A meditation on reinvention of previous pop culture, like "The Prisoner" and "Star Trek," is here.
The weekly DVD/BD column is here. Includes "The Exiles," "Farscape: The Complete Series" (which is not completely complete), "Margaret Cho: Beautiful," "Andy Barker, P.I."
Because "Star Trek" will be out on BD/DVD on Tuesday, and I have not yet gotten a copy to review, after the jump I have re-posted my review of the movie from its big-screen premiere.
Let's keep it simple: The new, big-screen Star Trek is the best
movie in the long series of films, and a distinguished, enthralling addition to the encyclopedic mass of Star Trek lore.

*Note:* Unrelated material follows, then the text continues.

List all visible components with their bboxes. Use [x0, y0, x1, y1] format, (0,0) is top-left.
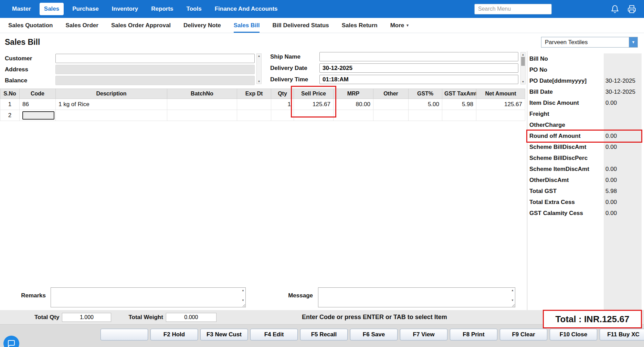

The movie is designed to appeal to old fans of the TV series and its movie successors; many in the audience will nod at the arrival of Christopher Pike or at the film's extensive use of the Kobayashi Maru battle scenario. No doubt there will be purists who object to some rewriting of Star Trek, but the many incarnations of the show and its successors have led to so much bending and twisting of the canon that the little heresies here seem quite forgivable.
Still, even someone who comes to the film with just a general sense of the old characters should find plenty of appealing action, drama and even some comedy. Aside from a brief flagging of pace late in the film, it's a solid piece of work; director J.J. Abrams has long since established his action cred with Mission: Impossible III, Alias and Lost. (And some of the themes in Lost also echo in Star Trek.)
Written by Roberto Orci and Alex Kurtzman, the new Star Trek takes us back to the beginning of the crew of the Enterprise — literally, since it starts with the birth of James T. Kirk (played as an adult by Chris Pine). Early parts of the film give us glimpses of the childhood and early adulthood of both Kirk and Spock (Zachary Quinto), and the paths that take them to Starfleet Academy.
As the movie unfolds, there are a crisis in space (and time), the introduction of the younger versions of other characters, the return of an old favorite (Leonard Nimoy), and numerous nods to Star Trek past. Pike (Bruce Greenwood), a mentor to Kirk, was the Enterprise captain in the original series' pilot; the Kobayashi Maru was pivotal to Star Trek II: The Wrath of Khan.
Beyond some odd cameos — Tyler Perry as a judge, Winona Ryder as Spock's mother — the movie is superbly cast. Pine is a serviceable Kirk, especially when it comes to the hotheadedness that often marked William Shatner's Kirk. Quinto is even better as the young Spock, a tough role made even more challenging because of Nimoy being in the film. Zoe Saldana brings out the sexiness of Uhura, and Karl Urban's Dr. McCoy is a delight.
The look is mostly modern — the action scenes up to modern standards, the sets massive. Unlike the recent Star Trek parody on CSI: Crime Scene Investigation, the new film does not embrace the sometimes cheesy sets and lighting of the old show. But it never forgets to acknowledge the past in other ways, such as the retro costumes.
The pace is strong save for one unnecessary action sequence used to set up the appearance of a major character. Beyond that, though, the movie offers a great time. I was thinking about seeing it a second time even before the first time was done. More than once an overpowering sentimental feeling took hold because it was all just so cool.
I used to think that Wrath of Khan was the best Star Trek movie ever (although some of its emotional impact was diminished when Paramount opted for Star Trek III). But I went back and looked at Wrath of Khan again after seeing the new film, and the new film is better. You may want to argue for Star Trek IV or VI, or one of the Next Generation movies. I still argue for the new film. It is at once grand and down to earth. Bring on the sequel.